Em comunicado divulgado nesta quinta-feira, 28/07/05, o grupo ordena a seus integrantes que entreguem o arsenal, pois os instrumentos para lutar pela independência em relação à Coroa Britânica passarão a ser a política e a democracia.

O fim da violência foi solicitado há quase quatro meses pelo Sinn Fein, partido político que representa a minoria católica da Irlanda do Norte e sustenta o Exército.

Mas o desarmamento ainda não convenceu a todos.

Líderes protestantes não acreditam nas boas intenções do IRA, especialistas em segurança crêem que ele ainda detém boa parte de seu arsenal escondido em depósitos no país e a polícia acha que o grupo continua a contrabandear armas.

De fato, um comunicado não garante a paz.

No início da década de 70, por exemplo, um cessar-fogo foi declarado, mas não deu certo porque um lado dissidente do IRA iniciou uma campanha militar.

O conflito ganhou força após tropas britânicas atirarem contra manifestantes católicos da Irlanda do Norte, no conhecido "Domingo Sangrento".

Já o acordo de paz selado em 1994 foi quebrado dois anos depois com a explosão de uma bomba em Londres.

Outro cessar-fogo foi pretendido em 1997, mas o arsenal do grupo e seu envolvimento com o crime organizado atrapalharam a ação, e dissidentes se separaram em dois outros grupos.

As negociações prosseguiram até 1998, quando o Acordo de Paz da Sexta-Feira Santa foi assinado.

O desarmamento deveria ter ocorrido em 2000; o IRA, porém, não só não iniciou o processo de paz até o fim de 2001, como ainda o interrompeu em 2003.

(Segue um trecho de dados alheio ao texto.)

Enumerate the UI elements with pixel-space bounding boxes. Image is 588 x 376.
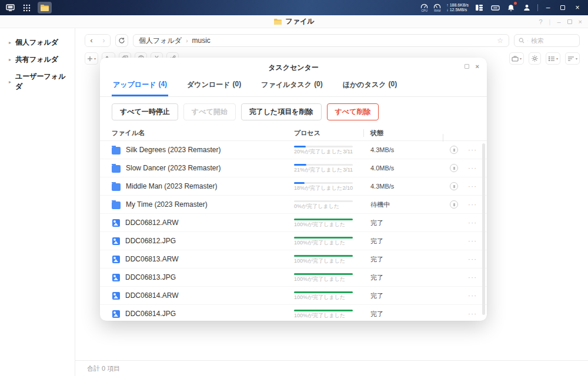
window-close-button[interactable]: × [579, 18, 582, 25]
progress-text: 18%が完了しました [294, 186, 342, 191]
more-actions-button[interactable]: ··· [468, 183, 477, 190]
column-header-filename[interactable]: ファイル名 [112, 129, 294, 137]
task-list[interactable]: Silk Degrees (2023 Remaster) 20%が完了しました … [100, 141, 487, 321]
back-button[interactable]: ‹ [85, 35, 98, 46]
desktop-restore-button[interactable] [558, 3, 567, 12]
row-status: 待機中 [370, 200, 450, 209]
dialog-titlebar[interactable]: タスクセンター × [100, 58, 487, 74]
pause-button[interactable] [450, 146, 458, 154]
breadcrumb[interactable]: 個人フォルダ › music ☆ [133, 34, 509, 47]
main-panel: ‹ › 個人フォルダ › music ☆ · ▾ [75, 28, 588, 376]
chevron-right-icon[interactable]: ▸ [9, 40, 11, 45]
cpu-gauge-icon[interactable]: CPU [420, 3, 428, 12]
forward-button[interactable]: › [98, 35, 110, 46]
breadcrumb-segment[interactable]: music [192, 36, 210, 45]
file-type-icon [112, 183, 121, 191]
list-view-button[interactable]: ▾ [546, 52, 560, 65]
more-actions-button[interactable]: ··· [468, 146, 477, 153]
task-row[interactable]: DDC06814.JPG 100%が完了しました 完了 [100, 305, 487, 321]
more-actions-button[interactable]: ··· [468, 310, 477, 317]
file-type-icon [112, 237, 120, 245]
more-actions-button[interactable]: ··· [468, 274, 477, 281]
sidebar-item[interactable]: ▸ 共有フォルダ [0, 51, 75, 68]
progress-bar [294, 291, 353, 293]
more-actions-button[interactable]: ··· [468, 201, 477, 208]
progress-fraction: 3/11 [343, 167, 353, 173]
row-file-name: My Time (2023 Remaster) [126, 200, 208, 209]
sort-button[interactable]: ▾ [565, 52, 580, 65]
chevron-right-icon[interactable]: ▸ [9, 79, 11, 85]
view-mode-button[interactable]: ▾ [509, 52, 524, 65]
user-account-icon[interactable] [522, 2, 532, 13]
window-restore-button[interactable] [567, 18, 572, 25]
more-actions-button[interactable]: ··· [468, 237, 477, 244]
file-type-icon [112, 256, 120, 263]
task-tab[interactable]: ダウンロード (0) [186, 78, 242, 96]
chevron-right-icon[interactable]: ▸ [9, 57, 11, 62]
favorite-star-icon[interactable]: ☆ [497, 36, 503, 45]
network-speeds: ↑ 188.6KB/s ↓ 12.5MB/s [446, 3, 469, 12]
desktop-close-button[interactable]: × [573, 3, 582, 12]
row-status: 完了 [370, 310, 450, 318]
more-actions-button[interactable]: ··· [468, 256, 477, 263]
pause-button[interactable] [450, 182, 458, 190]
more-actions-button[interactable]: ··· [468, 164, 477, 172]
task-tab[interactable]: アップロード (4) [112, 78, 168, 96]
task-row[interactable]: DDC06812.JPG 100%が完了しました 完了 [100, 232, 487, 250]
search-box[interactable]: · [514, 34, 580, 47]
progress-bar-fill [294, 219, 353, 220]
desktop-icon[interactable] [5, 2, 15, 13]
task-row[interactable]: DDC06814.ARW 100%が完了しました 完了 [100, 287, 487, 305]
pause-button[interactable] [450, 200, 458, 209]
task-action-button[interactable]: すべて一時停止 [112, 103, 178, 120]
progress-cell: 20%が完了しました 3/11 [294, 146, 353, 155]
task-tab[interactable]: ファイルタスク (0) [260, 78, 324, 96]
row-file-name: DDC06812.ARW [125, 219, 178, 227]
task-row[interactable]: DDC06813.JPG 100%が完了しました 完了 [100, 268, 487, 287]
search-input[interactable] [531, 37, 572, 44]
settings-button[interactable] [529, 52, 541, 65]
refresh-button[interactable] [115, 34, 128, 47]
progress-cell: 100%が完了しました [294, 255, 353, 264]
sidebar-item[interactable]: ▸ ユーザーフォルダ [0, 68, 75, 95]
row-file-name: Middle Man (2023 Remaster) [126, 182, 217, 190]
breadcrumb-segment[interactable]: 個人フォルダ [139, 36, 182, 46]
more-actions-button[interactable]: ··· [468, 292, 477, 299]
app-launcher-icon[interactable] [21, 2, 32, 13]
task-tab[interactable]: ほかのタスク (0) [342, 78, 398, 96]
briefcase-icon [512, 56, 519, 62]
task-row[interactable]: Middle Man (2023 Remaster) 18%が完了しました 2/… [100, 177, 487, 196]
dialog-maximize-button[interactable] [465, 63, 469, 70]
dialog-close-button[interactable]: × [476, 63, 479, 70]
task-row[interactable]: DDC06812.ARW 100%が完了しました 完了 [100, 214, 487, 232]
storage-device-icon[interactable] [490, 2, 500, 13]
task-action-button[interactable]: すべて開始 [183, 103, 236, 120]
task-row[interactable]: Slow Dancer (2023 Remaster) 21%が完了しました 3… [100, 159, 487, 177]
desktop-topbar: CPU RAM ↑ 188.6KB/s ↓ 12.5MB/s – × [0, 0, 588, 15]
column-header-process[interactable]: プロセス [294, 129, 370, 137]
progress-text: 100%が完了しました [294, 277, 345, 282]
chevron-down-icon: ▾ [520, 56, 522, 61]
progress-bar [294, 273, 353, 275]
file-type-icon [112, 165, 121, 173]
widget-panel-icon[interactable] [474, 2, 485, 13]
task-row[interactable]: Silk Degrees (2023 Remaster) 20%が完了しました … [100, 141, 487, 159]
task-action-button[interactable]: すべて削除 [327, 103, 379, 120]
task-row[interactable]: DDC06813.ARW 100%が完了しました 完了 [100, 250, 487, 268]
files-app-taskbar-icon[interactable] [38, 2, 52, 14]
window-help-button[interactable]: ? [539, 18, 542, 25]
window-minimize-button[interactable]: – [557, 18, 560, 25]
new-item-button[interactable]: ▾ [85, 52, 98, 65]
sidebar-item[interactable]: ▸ 個人フォルダ [0, 34, 75, 51]
notifications-bell-icon[interactable] [506, 2, 516, 13]
task-row[interactable]: My Time (2023 Remaster) 0%が完了しました 待機中 [100, 196, 487, 214]
column-header-status[interactable]: 状態 [370, 129, 450, 137]
progress-bar-fill [294, 273, 353, 275]
dialog-scrollbar-thumb[interactable] [482, 143, 485, 315]
desktop-minimize-button[interactable]: – [543, 3, 553, 12]
pause-button[interactable] [450, 164, 458, 172]
titlebar-separator: | [549, 18, 551, 25]
more-actions-button[interactable]: ··· [468, 219, 477, 226]
task-action-button[interactable]: 完了した項目を削除 [241, 103, 322, 120]
ram-gauge-icon[interactable]: RAM [433, 3, 441, 12]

Apesar da descrença, uma mudança em direção à paz não pode passar despercebida.

Em tempos de medo, o desarmamento de um grupo terrorista é motivo para comemoração.

O premiê britânico Tony Blair torce para que, dessa vez, a paz seja duradoura: "Este deve ser o dia em que, finalmente, depois de todas as esperanças frustradas, a paz irá substituir a guerra e a política substituirá o terror na Irlanda. (...) É um passo de magnitude sem paralelos para a história recente da Irlanda do Norte".

E um bom exemplo para o resto do mundo.